I couldn't help but to notice the other witch I assumed to be the pack's witch resembling the girl- my mate's friend but I a shrugged it off nonetheless, there were more important things than that

I watched her friend drag her feet, her eyes fixed on my mate as she walked to her. It wasn't long until she blinked the glassy tears from her eyes and collapsed next to her brother, fiddling with the sheets until she caught her hand and held it in hers.

I closed my eyes and leaned back on the wall, my one leg up whiles the other leg laid stretched on the floor. I placed one of my hand on my knees and clenched it tightly. I couldn't do anything about it

And I couldn't believe my blood was of no help. This was all my fault, it was all mine, they had warned me and as much as I wanted to deny it and blame it on the culprit -Pia, I couldn't because whatever happens, indirectly I had given her the go -on, I gave her the guts to touch my mate. If only I had warned her on the first day of school when Pia tried her 'new student ritual ' on my mate. It wouldn't have happened

And I hated myself, I hate myself so much. For everything

Once I was deep in thought of everything, I got totally oblivious of everything around me. My train of thoughts were interrupted by an angry hiss from a farmiliar voice.

Snapping my eyes opened, I was greeted by a messy haired twin brother towering over me with some sort of 'I'm going to kill you' look.

"This. Is. All your fucking fault "

I gave him silence , this time I was ready to be scolded by every random person. Under normal circumstances, I would snap and make him regret landing on my wrong side but now, no.

Why?
Because I already know it's all mine , and no one else's. I caused everything, my hatred and anger caused it.

"I'm fucking killing you leech "

He grabbed the collar of my shirt and yanked me closer to his face, his raged glowing green eyes shooting bullets at me.

I didn't dare say anything, I couldn't because I felt my voice gone. I've killed my own mate, is there any monstrous act in this world worse than that? How come I'm only seeing her worth when she's gone?..

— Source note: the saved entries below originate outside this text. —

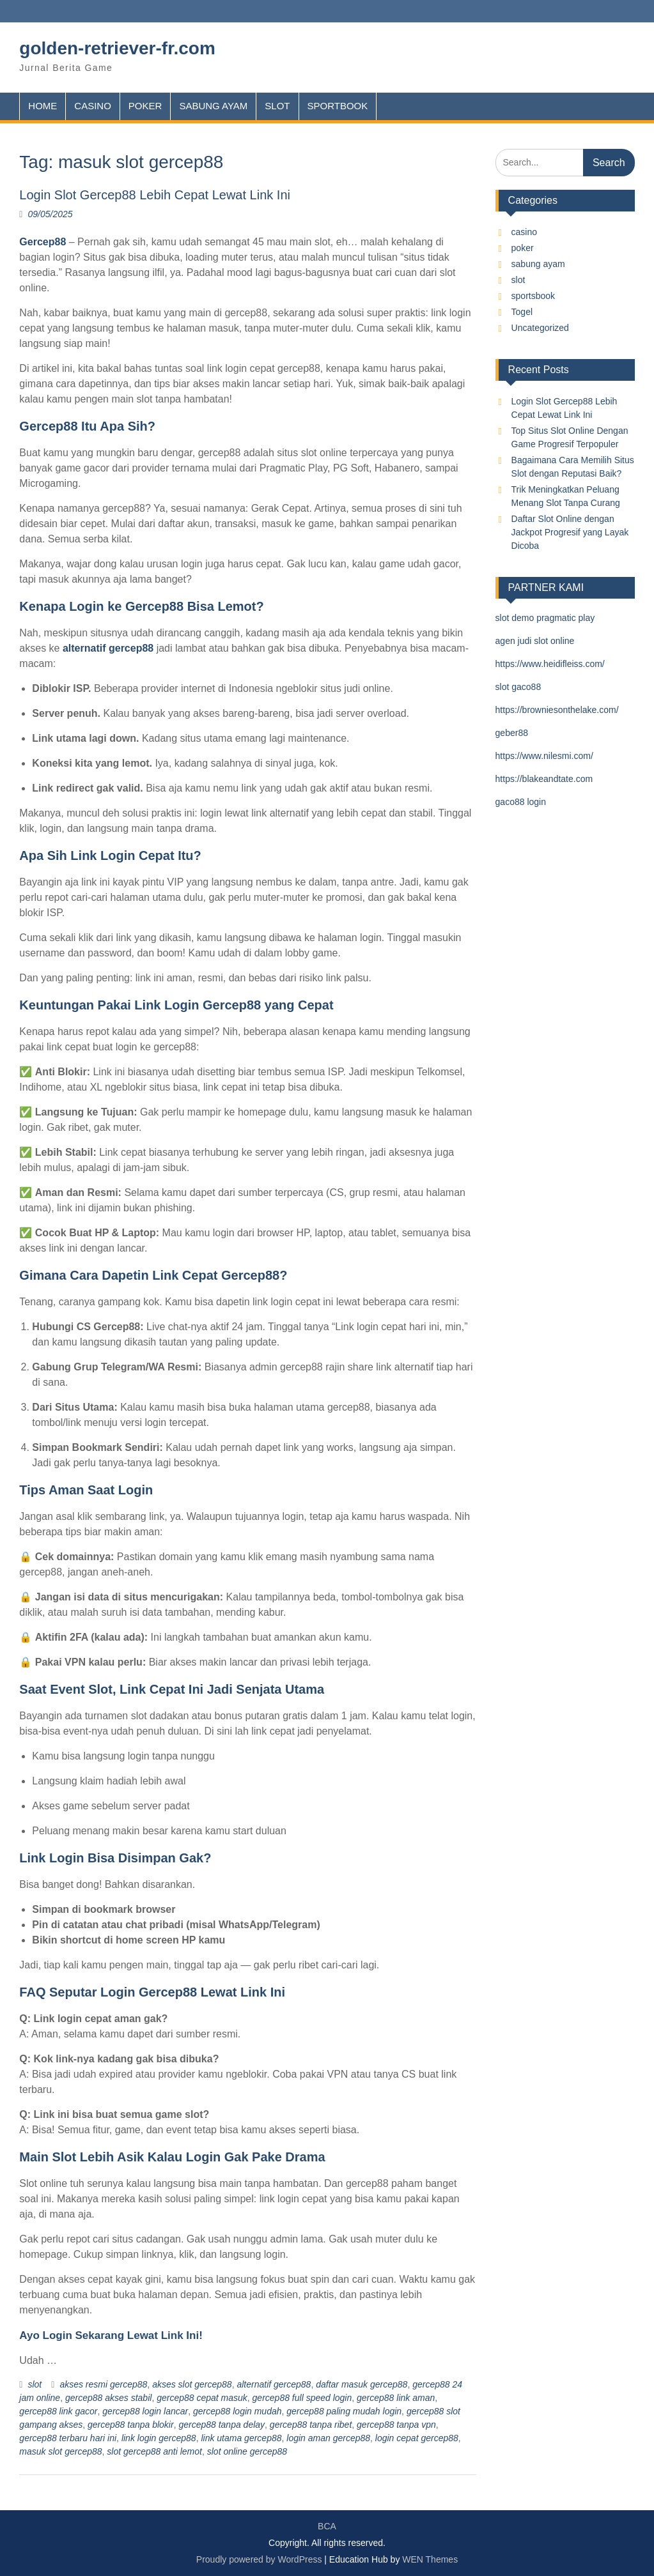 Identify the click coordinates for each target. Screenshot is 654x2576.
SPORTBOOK (338, 105)
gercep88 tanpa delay (221, 2424)
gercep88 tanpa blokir (131, 2424)
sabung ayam (538, 264)
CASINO (92, 105)
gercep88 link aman (396, 2398)
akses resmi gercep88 (103, 2384)
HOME (42, 105)
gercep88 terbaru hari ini (67, 2438)
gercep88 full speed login (302, 2398)
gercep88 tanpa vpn (396, 2424)
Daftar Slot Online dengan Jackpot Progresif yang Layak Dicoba (570, 532)
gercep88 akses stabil (108, 2398)
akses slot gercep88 (192, 2384)
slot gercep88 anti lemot (154, 2451)
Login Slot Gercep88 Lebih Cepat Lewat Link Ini (154, 195)
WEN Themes (430, 2559)
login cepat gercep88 (416, 2438)
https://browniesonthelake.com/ (557, 710)
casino (524, 232)
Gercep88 (42, 241)
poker (522, 248)
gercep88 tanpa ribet (311, 2424)
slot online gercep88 (247, 2451)
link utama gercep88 (241, 2438)
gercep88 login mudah (237, 2411)
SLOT (277, 105)
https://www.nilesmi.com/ (544, 756)
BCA (327, 2526)
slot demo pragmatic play (545, 618)
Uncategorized (540, 328)
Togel (522, 312)
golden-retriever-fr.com (117, 48)
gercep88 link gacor (58, 2411)
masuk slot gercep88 (60, 2451)
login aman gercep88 (328, 2438)
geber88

Exhaling shakily, I clamped my eyes closed, ready to ignore him and maybe have him say whatever he felt like saying, if that helps him

I could feel his fingers wrap around my neck and an abrupt squeeze

He was strangling me and it got to a point where I couldn't breath at all, my lungs were empty as I shut my eyes. My face felt lighter and even when I had closed my eyes, I could already see black dots begin to dance in my vision, the voices of everyone was distant as they tried to pry him off my which he wasn't budging. I could have easily swung him away from me but I wouldn't do it. My mate was in that state and wouldn't ber happy too know I hurt her twin.